The right-sided AV valve consists of the right superior leaflet (RSL), right lateral leaflet (RLL), and right inferior leaflet (RIL). The LSL, left lateral leaflet (LLL), and LIL form the left-sided AV valve. The commissure between the LSL and LIL represents the cleft of the left AV valve.

Although most incomplete AVSDs have no ventricular level shunting, classification of an AVSD as complete or incomplete depends only on the valve anatomy and not on the presence or absence of a ventricular septal defect (VSD). As in all AVSDs, the inlet septum in incomplete AVSDs is deficient. The continuity of the LSL and LIL forms a bridge of tissue, which obliterates the potential for shunting below the leaflets.
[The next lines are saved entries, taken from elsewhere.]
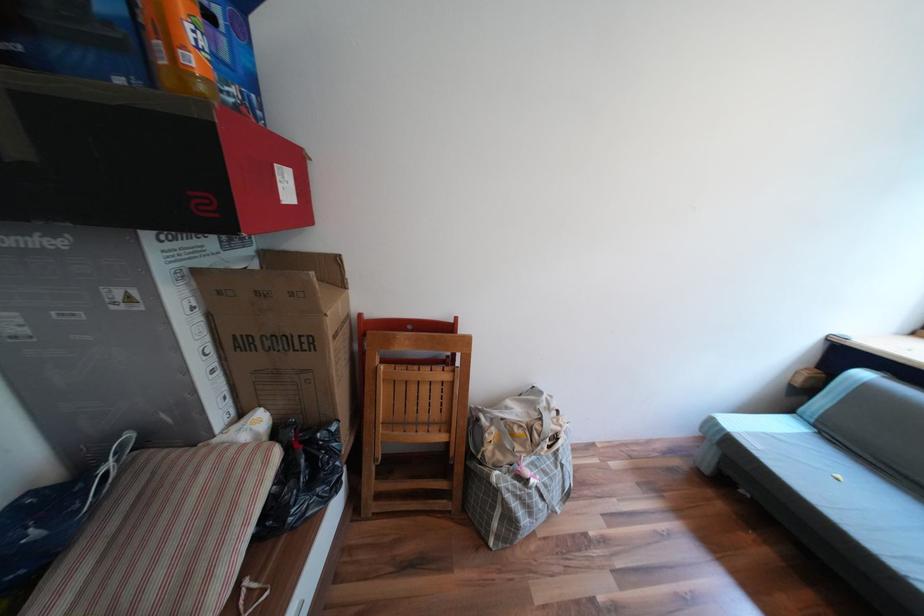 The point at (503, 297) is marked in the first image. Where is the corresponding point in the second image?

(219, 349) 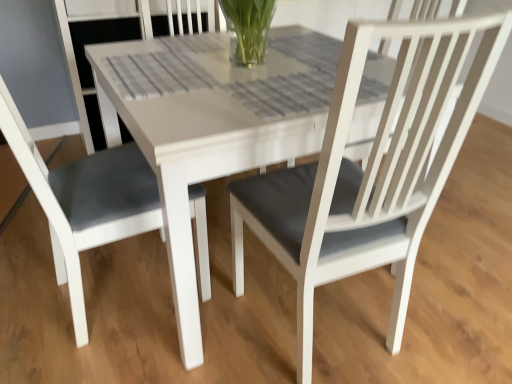 Question: Is matte gray cushion at left thinner than white matte table at center?

Choices:
 (A) yes
 (B) no

Answer: (A)

Question: Is matte gray cushion at left at the left side of white matte table at center?

Choices:
 (A) no
 (B) yes

Answer: (B)

Question: From the image's perspective, is matte gray cushion at left on white matte table at center?

Choices:
 (A) yes
 (B) no

Answer: (B)

Question: Is matte gray cushion at left far away from white matte table at center?

Choices:
 (A) yes
 (B) no

Answer: (B)

Question: Does matte gray cushion at left have a larger size compared to white matte table at center?

Choices:
 (A) yes
 (B) no

Answer: (B)

Question: Does matte gray cushion at left contain white matte table at center?

Choices:
 (A) yes
 (B) no

Answer: (B)

Question: Does white matte table at center come in front of matte gray cushion at left?

Choices:
 (A) yes
 (B) no

Answer: (B)

Question: Can you confirm if white matte table at center is shorter than matte gray cushion at left?

Choices:
 (A) no
 (B) yes

Answer: (B)

Question: From the image's perspective, is white matte table at center on top of matte gray cushion at left?

Choices:
 (A) yes
 (B) no

Answer: (A)

Question: Is white matte table at center turned away from matte gray cushion at left?

Choices:
 (A) no
 (B) yes

Answer: (A)

Question: From a real-world perspective, is white matte table at center over matte gray cushion at left?

Choices:
 (A) yes
 (B) no

Answer: (B)

Question: From a real-world perspective, does white matte table at center sit lower than matte gray cushion at left?

Choices:
 (A) no
 (B) yes

Answer: (B)

Question: Is white matte table at center taller or shorter than matte gray cushion at left?

Choices:
 (A) short
 (B) tall

Answer: (A) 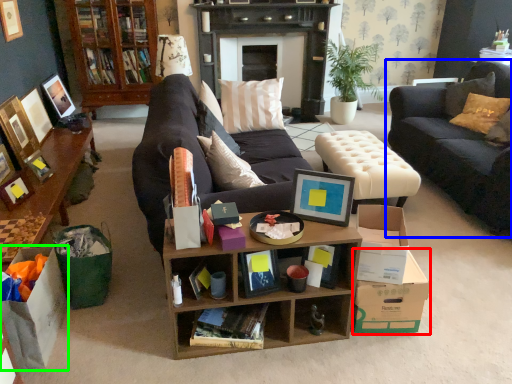 Question: Based on their relative distances, which object is farther from cardboard box (highlighted by a red box)? Choose from studio couch (highlighted by a blue box) and cardboard box (highlighted by a green box).

Choices:
 (A) studio couch
 (B) cardboard box

Answer: (B) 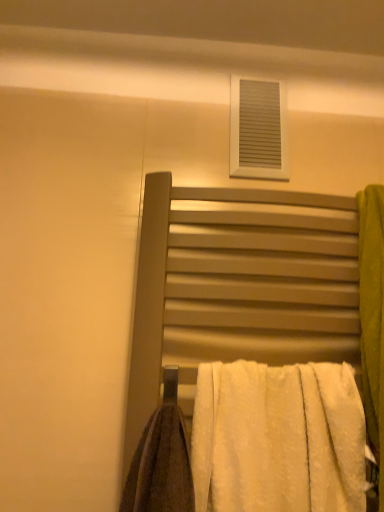 This screenshot has height=512, width=384. Find the location of `vacant point above matte metal towel rack at center (from a real-world perspective)`. vacant point above matte metal towel rack at center (from a real-world perspective) is located at coordinates 241,182. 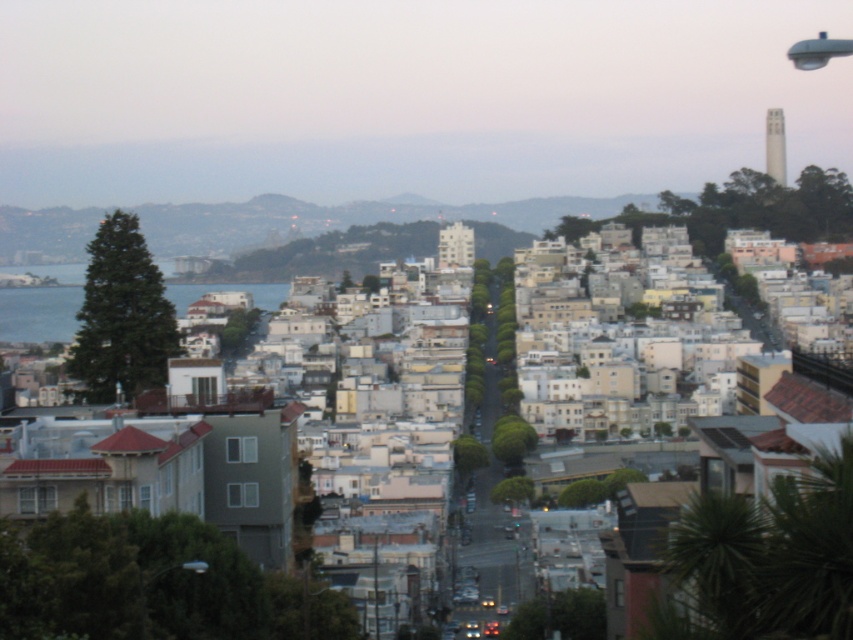 Question: Which object appears farthest from the camera in this image?

Choices:
 (A) blue water at left
 (B) green grassy hillside at center

Answer: (B)

Question: Can you confirm if green grassy hillside at center is wider than blue water at left?

Choices:
 (A) no
 (B) yes

Answer: (B)

Question: Among these points, which one is farthest from the camera?

Choices:
 (A) (258, 289)
 (B) (175, 232)

Answer: (B)

Question: Which point appears closest to the camera in this image?

Choices:
 (A) (1, 250)
 (B) (189, 301)

Answer: (B)

Question: Is green grassy hillside at center behind blue water at left?

Choices:
 (A) yes
 (B) no

Answer: (A)

Question: Is green grassy hillside at center behind blue water at left?

Choices:
 (A) yes
 (B) no

Answer: (A) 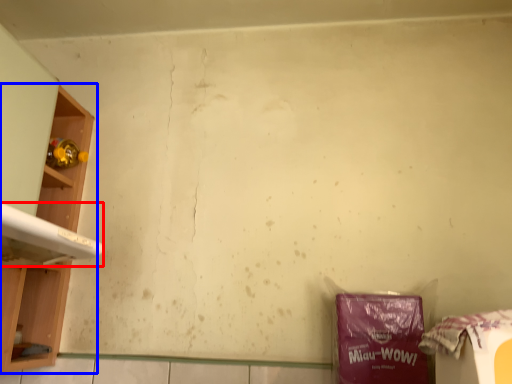 Question: Which point is closer to the camera, washing (highlighted by a red box) or shelf (highlighted by a blue box)?

Choices:
 (A) washing
 (B) shelf

Answer: (A) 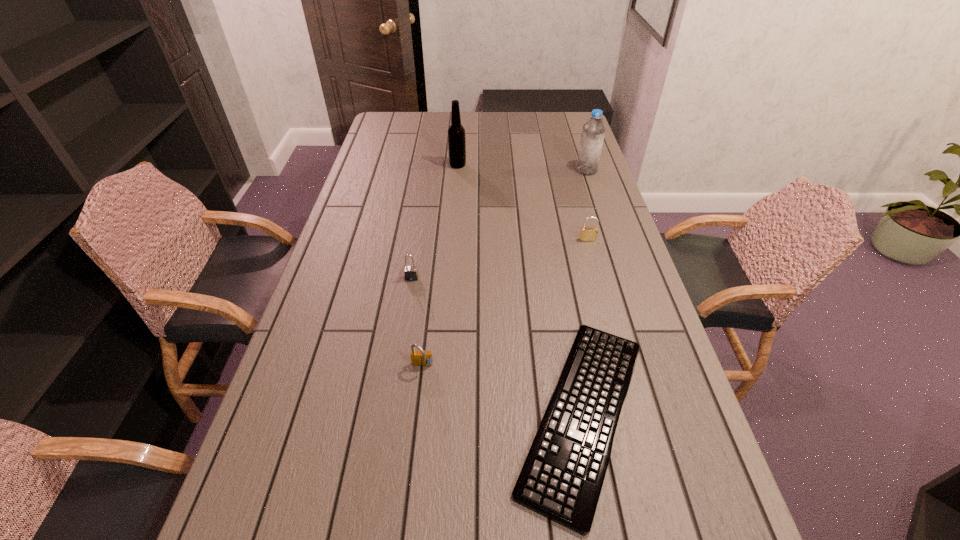 In order to click on vacant space located 0.350m on the front-facing side of the farthest padlock in this screenshot , I will do `click(612, 327)`.

Locate an element on the screen. This screenshot has width=960, height=540. vacant position located 0.110m on the shackle of the second farthest padlock is located at coordinates (407, 309).

The height and width of the screenshot is (540, 960). In order to click on vacant point located 0.060m on the side with the combination dials of the second padlock from left to right in this screenshot , I will do `click(420, 394)`.

Where is `vacant space located on the left of the computer keyboard`? The height and width of the screenshot is (540, 960). vacant space located on the left of the computer keyboard is located at coordinates (380, 413).

The image size is (960, 540). What are the coordinates of `water bottle that is at the right edge` in the screenshot? It's located at (593, 131).

Where is `padlock located at the right edge`? This screenshot has height=540, width=960. padlock located at the right edge is located at coordinates point(586,233).

The width and height of the screenshot is (960, 540). I want to click on computer keyboard present at the right edge, so click(561, 479).

In the image, there is a desktop. Identify the location of vacant space at the far edge. (462, 123).

Find the location of a particular element. vacant position at the left edge of the desktop is located at coordinates (315, 299).

Find the location of a particular element. The height and width of the screenshot is (540, 960). vacant space at the right edge of the desktop is located at coordinates (578, 139). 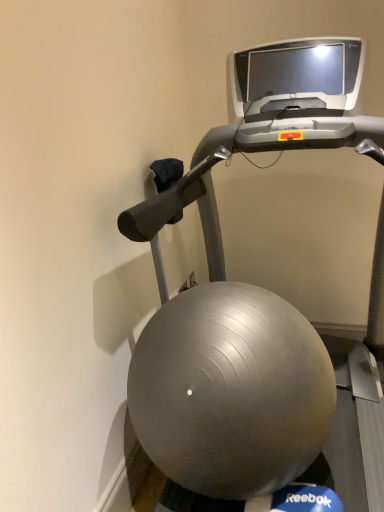 What is the approximate height of silver metallic treadmill at center?

It is 1.60 meters.

What do you see at coordinates (244, 294) in the screenshot?
I see `silver metallic treadmill at center` at bounding box center [244, 294].

Find the location of a particular element. silver metallic treadmill at center is located at coordinates (244, 294).

You are a GUI agent. You are given a task and a screenshot of the screen. Output one action in this format:
    pyautogui.click(x=<x>, y=<y>)
    Task: Click on the silver metallic treadmill at center
    The image size is (384, 512).
    Given the screenshot: What is the action you would take?
    pyautogui.click(x=244, y=294) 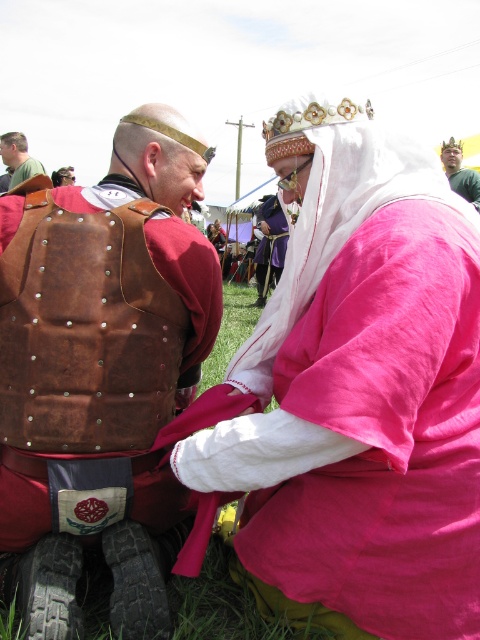 Is brown leather vest at center wider than green fabric headband at upper center?

Yes.

In order to click on brown leather vest at center in this screenshot , I will do `click(103, 336)`.

Based on the photo, who is more forward, [479,211] or [2,148]?

Point [479,211] is more forward.

Describe the element at coordinates (459, 172) in the screenshot. I see `green fabric headband at upper center` at that location.

This screenshot has width=480, height=640. Find the location of `green fabric headband at upper center`. green fabric headband at upper center is located at coordinates (459, 172).

What do you see at coordinates (103, 336) in the screenshot? The image size is (480, 640). I see `brown leather vest at center` at bounding box center [103, 336].

Does brown leather vest at center have a lesser height compared to light brown leather vest at left?

No.

Image resolution: width=480 pixels, height=640 pixels. What do you see at coordinates (103, 336) in the screenshot?
I see `brown leather vest at center` at bounding box center [103, 336].

Image resolution: width=480 pixels, height=640 pixels. What are the coordinates of `brown leather vest at center` in the screenshot? It's located at (103, 336). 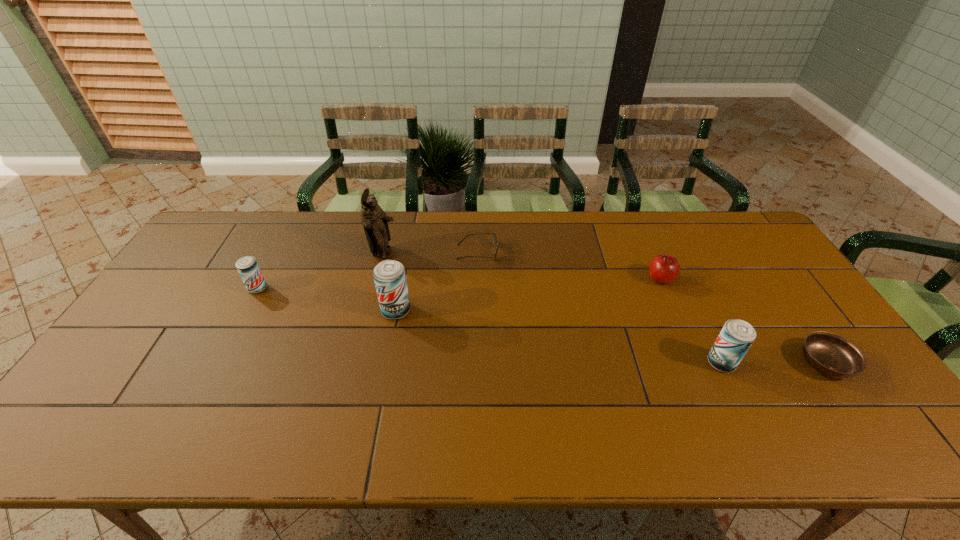 Image resolution: width=960 pixels, height=540 pixels. Identify the location of free location located 0.120m on the left of the leftmost beer can. (209, 288).

Locate an element on the screen. Image resolution: width=960 pixels, height=540 pixels. free space located on the right of the second farthest beer can is located at coordinates 549,310.

The image size is (960, 540). Find the location of `blank area located 0.050m on the front of the rightmost beer can`. blank area located 0.050m on the front of the rightmost beer can is located at coordinates (735, 392).

Locate an element on the screen. The width and height of the screenshot is (960, 540). free space located on the front-facing side of the figurine is located at coordinates (425, 254).

Where is `blank area located on the front-facing side of the fourth object from left to right`? This screenshot has width=960, height=540. blank area located on the front-facing side of the fourth object from left to right is located at coordinates (558, 252).

Where is `vacant space located on the front of the apple`? The width and height of the screenshot is (960, 540). vacant space located on the front of the apple is located at coordinates (697, 362).

You are a GUI agent. You are given a task and a screenshot of the screen. Output one action in this format:
    pyautogui.click(x=<x>, y=<y>)
    Task: Click on the vacant area situated 0.090m on the back of the rightmost object
    
    Given the screenshot: What is the action you would take?
    pyautogui.click(x=794, y=318)

Locate an element on the screen. The image size is (960, 540). figurine present at the far edge is located at coordinates (375, 221).

You are a GUI agent. You are given a task and a screenshot of the screen. Output one action in this format:
    pyautogui.click(x=<x>, y=<y>)
    Task: Click on the sunglasses that is at the far edge
    The image size is (960, 540).
    Given the screenshot: What is the action you would take?
    pyautogui.click(x=495, y=239)

Identify the location of object located at the near edge. [832, 355]. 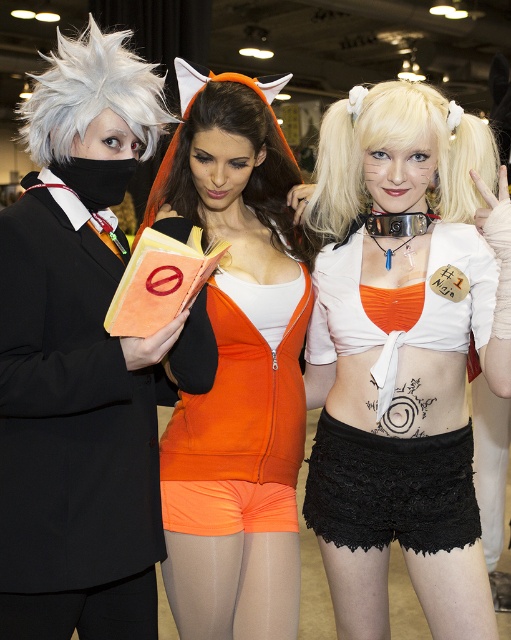 You are a photographer at a convention and need to frame a shot that includes both the matte black suit at left and the neon orange tights at center. Considering their positions and sizes, which object should you adjust your camera angle to prioritize to ensure both fit in the frame?

The matte black suit at left might be wider than neon orange tights at center, so you should prioritize adjusting your camera angle to accommodate the width of the matte black suit at left to ensure both fit in the frame. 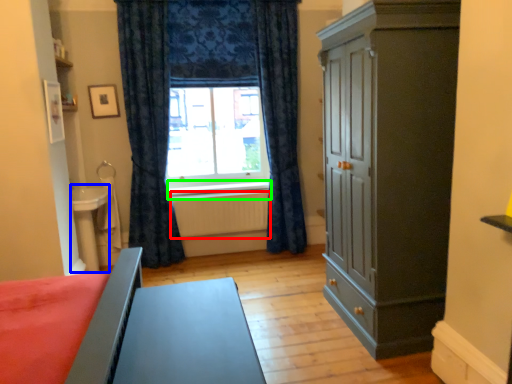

Incomplete defects without associated ventricular level shunting have also been termed ostium primum atrial septal defects (ASDs), whereas those with a VSD have been described as intermediate or transitional AVSDs.

Complete AVSDs have a single common AV valve orifice resulting in a 5-leaflet valve (see the image below).

These leaflets are termed the left superior or superior bridging leaflet (SBL), left inferior or inferior bridging leaflet (IBL), LLL, RSL, and RIL. Alternatively, the superior and inferior leaflets also may be termed anterior and posterior, respectively.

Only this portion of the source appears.